# Condensation in light housings 2017



## Junkbeast (Dec 24, 2017)

Had a little bit of condensation in the front left headlamp and some ice crystals inside the right rear tail lamp. Anyone know if GM would replace those units under the B2B warranty? Do I even waste my time trying to duplicate it and show a service advisor?


----------



## Taxman (Aug 10, 2017)

I don't know about the tail lamp, but the headlights are vented. 
Drive around with the headlights on, they'll get warmer than the surrounding air and the moisture should go away.


----------



## Robby (Mar 1, 2013)

Very common, especially if recently washed or sometimes if the housings are in the shade on a cold day.

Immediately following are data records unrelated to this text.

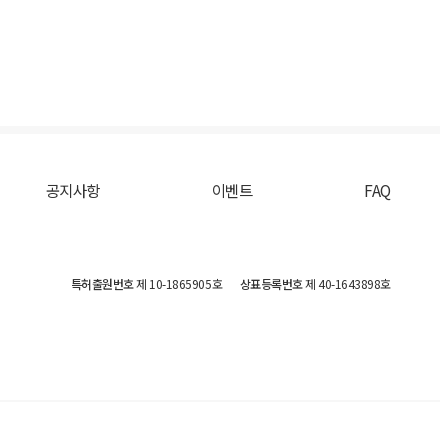
공지사항
이벤트
FAQ
특허출원번호
제 10-1865905호
상표등록번호
제 40-1643898호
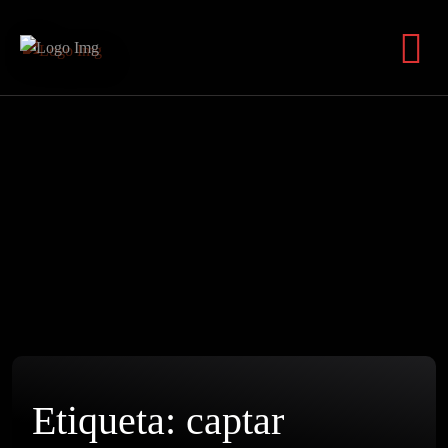
Etiqueta:
captar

As stated above just driving with the lights on (really on, not DRL) will dry them out in a day or two.

Rob


----------



## jblackburn (Apr 14, 2012)

Yep, vented design. Nothing to worry about.


----------



## Junkbeast (Dec 24, 2017)

Cool, that's good to know. Thanks!


----------



## nightfallgrey2018 (Nov 15, 2017)

Well, for what it's worth, my 2018 bought in November, both headlights needed to be replaced 2 weeks after I took possession of the car. I drove with headlights on all the time, even went on a 600km short trip on the first weekend and the fog would not go away. I went to the dealer, they looked at it for 30 seconds and said the fog would never go away so they ordered 2 headlights and replaced them. Haven't seen fog in them ever since.


----------



## rmeav8r#106 (Oct 14, 2017)

I also noticed the fog in my driver side headlamp. I took a picture of it on my phone to show the dealer, just in case. It has gone away for now. Its probably waiting for the warranty to expire before it comes back full force!


----------